It is the sign of a weak mind to immediately assume that a problem, real or imagined, is due to inadequate government funding. It is also the sign of a socialist or a Democrat. And since we’re talking about that state to the left of New Hampshire, this begins to make whatever passes for sense in the People’s Republic.
They are all in on reducing Vermont to a pretty face with lots of top-down intrusive government baggage.
And Vermont Digger is there to help.
Vermont perennially ranks dead-last in the country for state funding, per-student, on public higher education. The state’s financial neglect of the Vermont State Colleges is decades old, and has translated into regular layoffs, sky-high tuition and low college-going rates.
Vermont’s state college system failures are the fault of educators and administrators, not taxpayers (and not just this one). Bailing them out with more taxpayer money will reward those failures and reduce them to the level of uselessness currently enjoyed by K-12 public education — out-of-control rising costs with little or no increase in outcomes. No accountability. Another bottomless money pit propping up liberal constituencies with taxpayer dollars.
Massive debt to which we’ll all belong, to paraphrase the leftist Maxim (or should we call it a Marxism?).
In this Case, Less Is More
Better “Higher Ed” needs less taxpayer support, not more. The government needs to stop backing so many student loans. And the State should divest itself of responsibility for these institutions which need, to borrow from the President of Keene State College in New Hampshire, a bit of free-market right-sizing.
KSC’s El Presidenté was talking about the unexpected decline in enrollment that leads to layoffs, buy-outs, and other acts of downsizing spun as right-sizing. Keene didn’t expect it; the Marketplace did that. I’m saying that’s a good thing – forcing them to get leaner, more efficient, or die.
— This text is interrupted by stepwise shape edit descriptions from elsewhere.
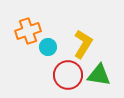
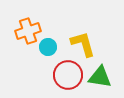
yellow L-shape: rotated 48 degrees counterclockwise
green triangle: moved 1 px right, 2 px down
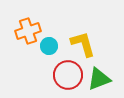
cyan circle: moved 1 px right, 1 px up
green triangle: moved 1 px left, 2 px down; rotated 30 degrees counterclockwise
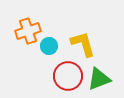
red circle: moved 1 px down
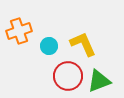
orange cross: moved 9 px left
yellow L-shape: rotated 8 degrees counterclockwise
green triangle: moved 2 px down
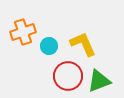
orange cross: moved 4 px right, 1 px down
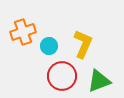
yellow L-shape: rotated 48 degrees clockwise
red circle: moved 6 px left
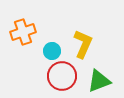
cyan circle: moved 3 px right, 5 px down
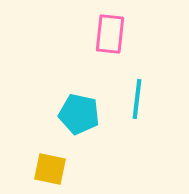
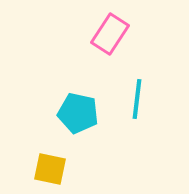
pink rectangle: rotated 27 degrees clockwise
cyan pentagon: moved 1 px left, 1 px up
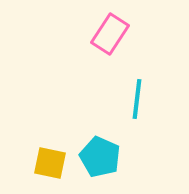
cyan pentagon: moved 22 px right, 44 px down; rotated 12 degrees clockwise
yellow square: moved 6 px up
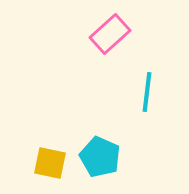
pink rectangle: rotated 15 degrees clockwise
cyan line: moved 10 px right, 7 px up
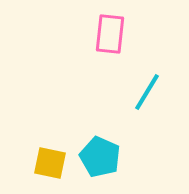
pink rectangle: rotated 42 degrees counterclockwise
cyan line: rotated 24 degrees clockwise
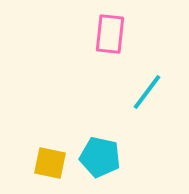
cyan line: rotated 6 degrees clockwise
cyan pentagon: rotated 12 degrees counterclockwise
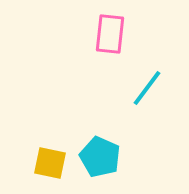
cyan line: moved 4 px up
cyan pentagon: rotated 12 degrees clockwise
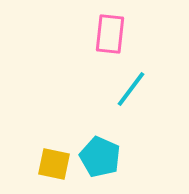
cyan line: moved 16 px left, 1 px down
yellow square: moved 4 px right, 1 px down
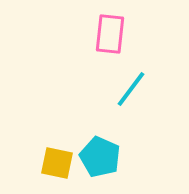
yellow square: moved 3 px right, 1 px up
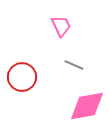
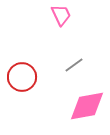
pink trapezoid: moved 11 px up
gray line: rotated 60 degrees counterclockwise
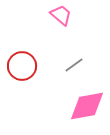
pink trapezoid: rotated 25 degrees counterclockwise
red circle: moved 11 px up
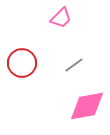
pink trapezoid: moved 3 px down; rotated 95 degrees clockwise
red circle: moved 3 px up
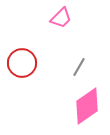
gray line: moved 5 px right, 2 px down; rotated 24 degrees counterclockwise
pink diamond: rotated 24 degrees counterclockwise
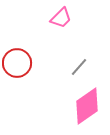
red circle: moved 5 px left
gray line: rotated 12 degrees clockwise
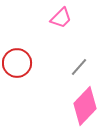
pink diamond: moved 2 px left; rotated 12 degrees counterclockwise
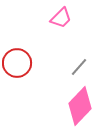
pink diamond: moved 5 px left
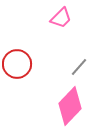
red circle: moved 1 px down
pink diamond: moved 10 px left
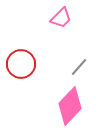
red circle: moved 4 px right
Just like any other “business” competing for anything. The invisible hand. Moving resources to products and services (education can be both) that provide the most value and appeal to the consumer.
The government gets in the way on purpose. That needs to stop if we want kids to learn and for that learning to have value.
Stop running them like the US Postal service, which wastes enough money annually to build a wall on the southern border every year.
But this is Vermont. The land of Maple Syrup and sticky liberalism. Where plowing tax dollars into a problem is the first best answer to every question. But how much and how fast? Yes, there is a need for nuance.
How to bend taxpayers over the barrel without them noticing?
If Legislators ask for full boat-free college all at once, they might have a rebellion, even in the Red-Green State of Vermont.
S.38, (would) cover four years of tuition at the Vermont State Colleges for in-state students. But while Senate Education committee chair Phil Baruth, D/P-Chittenden, is blunt that S.38 won’t go anywhere in its current form, he thinks a scaled-down version just might.
The plan sucks 30 million from the education fund. Or, they could take 7-10 million. The public schools don’t want anyone pilfering their slush fund. But where there’s a will, there’s an A-hole.
The idea of government-funded Pre-K in VT is on as well. They want to use internet sales taxes to backstop that. Spend-spend-spend.
At the end of it, all is the bottomless money pit and an elitist liberal social construct. Who would send their kid to a non-state school if they didn’t have to pay for a state school? Only very wealthy people. Just like K-12 when Democrats get their way.
So, while the Vermont legislature looks for ways to incrementally screw taxpayers, they can also expand the class divide they so often whine about by ensuring that only ruling class kids get a good education while everyone else goes to crappy Government U. At the highest possible price, you can’t possibly turn down. Free.